Garth est une petite planète sans grande importance, dont l'administration a été donnée aux humains, pour qu'ils tentent de réparer le désastre écologique provoqué par les précédents administrateurs. Les humains, espèce à part au milieu des civilisations des cinq galaxie par le faits qu'elle est une des rares espèces à avoir accédé à l'intelligence sans le biais des manipulations génétiques d'autres espèces, ont donc installé une colonie sur la planète, avec l'aide d'une de leurs espèces cliente, les néo-chimpanzés, des chimpanzés ayant subit le processus de l'élévation, qui leur permet d'accéder à l'intelligence et à la sapience, en échange d'un asservissement temporaire à l'espèce à laquelle ils doivent ce processus, leurs patrons.
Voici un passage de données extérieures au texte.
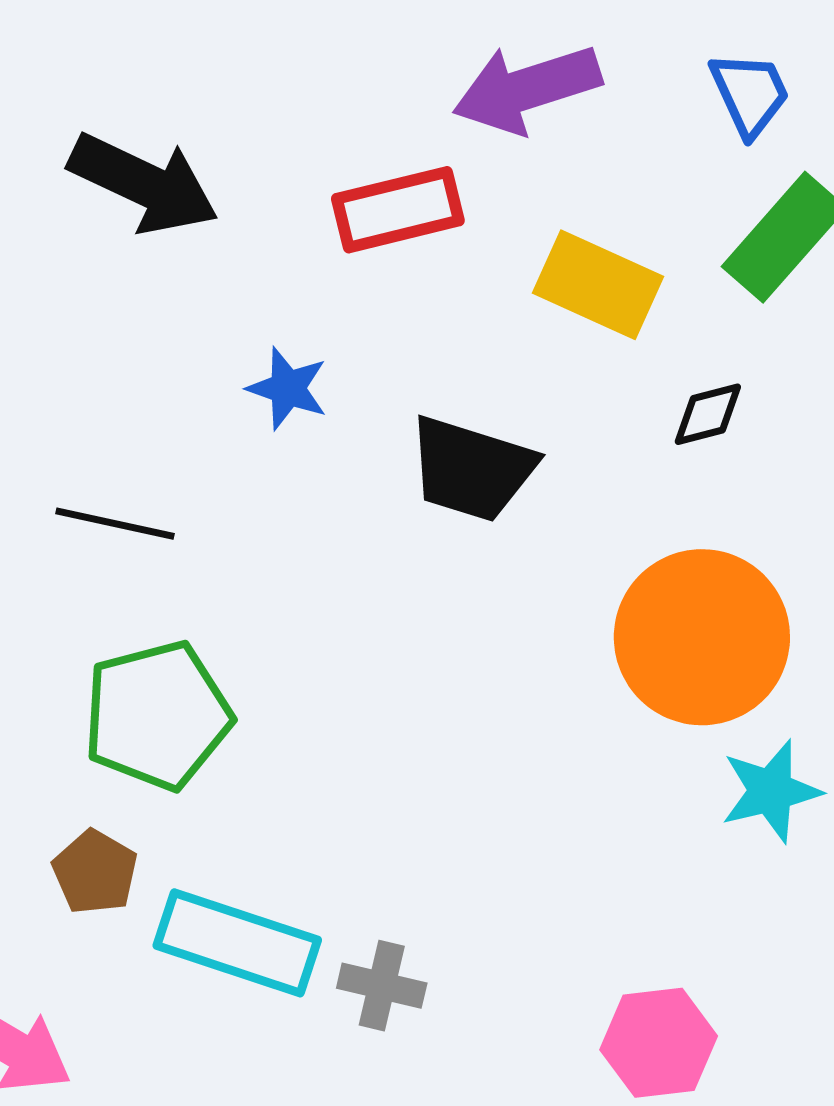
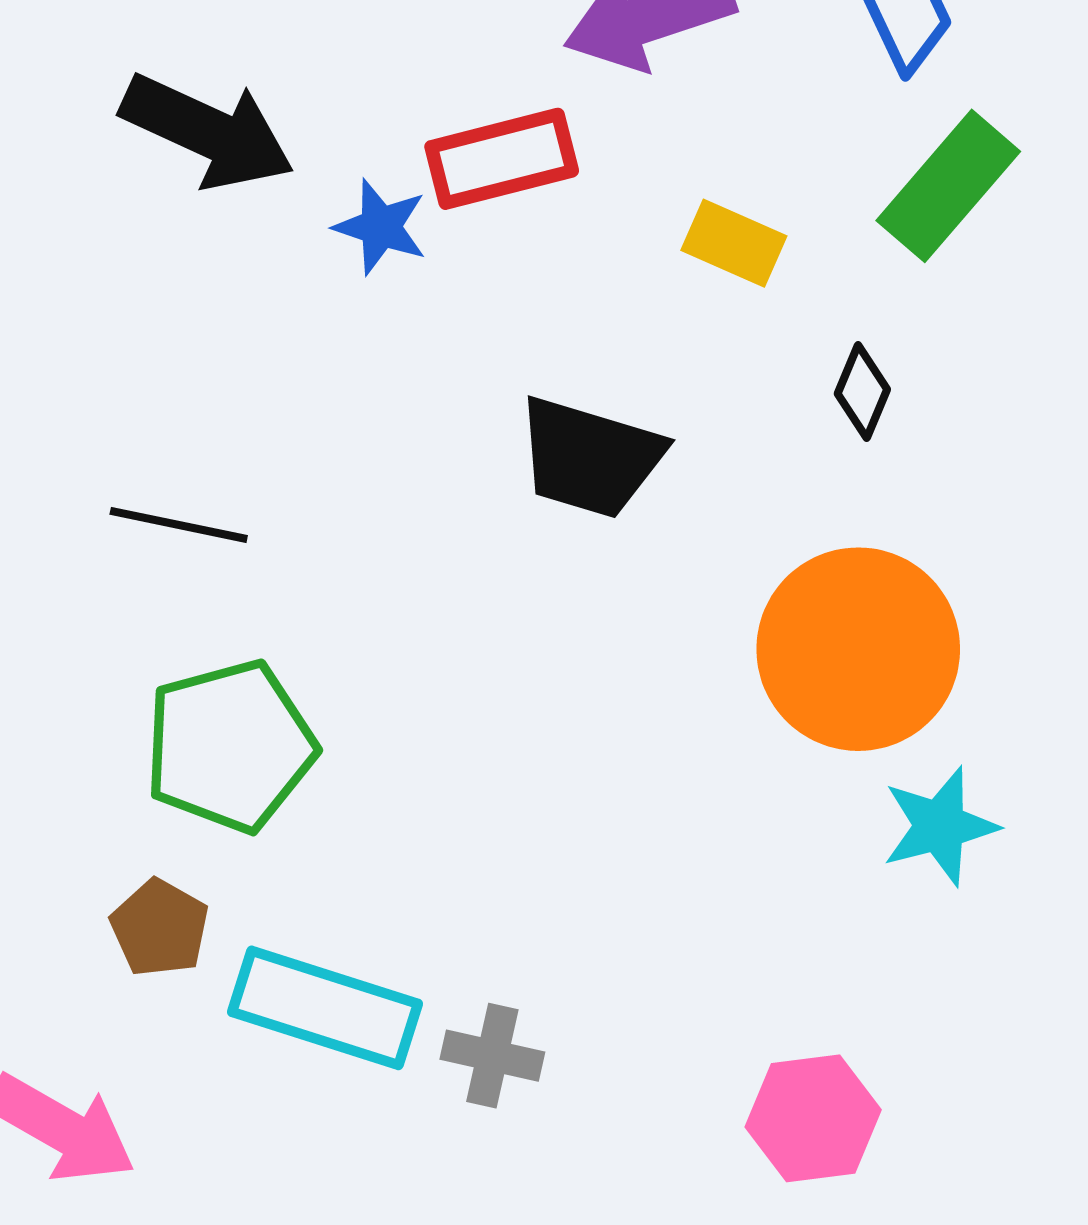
yellow rectangle: (598, 285) -> (734, 243), size x0.7
blue star: (288, 388) -> (381, 227), moved
black diamond: (708, 414) -> (862, 391), turned -52

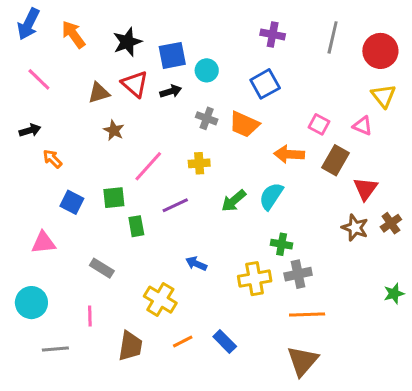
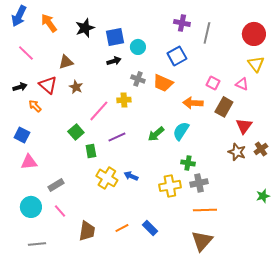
gray line: (333, 37) -> (207, 33), moved
red triangle: (135, 84) -> (48, 85), moved
yellow cross: (199, 163) -> (124, 100), moved
green square: (114, 198) -> (76, 132), turned -35
blue square: (72, 202) -> (22, 135), moved
gray rectangle: (102, 268) -> (56, 185), moved, turned -63
yellow cross: (160, 300) -> (107, 178), moved
cyan circle: (31, 303) -> (31, 207), moved
pink line: (90, 316) -> (60, 211), turned -40
gray line: (55, 349) -> (37, 244), moved

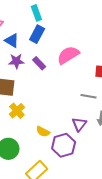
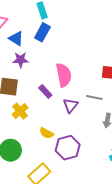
pink semicircle: (68, 55) -> (64, 75), moved, turned 110
purple rectangle: (39, 63) -> (45, 91), moved
purple triangle: (79, 124) -> (70, 105), moved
L'histoire se serait écoulée tranquillement pour cette petite planète si les Gubrus, clan galactique en guerre contre les Terriens, n'avaient décidé de prendre en otage la planète. À l'aide d'une arme inconnue, ils déciment la majorité des humains, et parquent les autres dans un camp. Les Gubrus s'installent dans les villes, et commencent à prendre le contrôle de la planète. Mais la résistance s'organise. Les néo-chimpanzés, ainsi que l'un des rares rescapés humains, Robert Oneagle et Athaclena, une Tymbrimi, espèce patronne des humains, se regroupent dans les montagnes et la jungle, et tentent de s'opposer à l'envahisseur, malgré leurs faibles moyens.

Cette aventure est pleine de rebondissement, se lit très facilement, est tout simplement captivante. On est emmené dans les différentes civilisations qui se partagent l'univers, des confrontations politiques des Gubrus à l'humour sur-développé des Tymbrimis. Et le mieux... c'est que ce n'est qu'un livre au milieu d'une série de huit, qui se déroulent tous dans ce même univers. Dès que j'ai mis la main dessus, j'en reparlerai.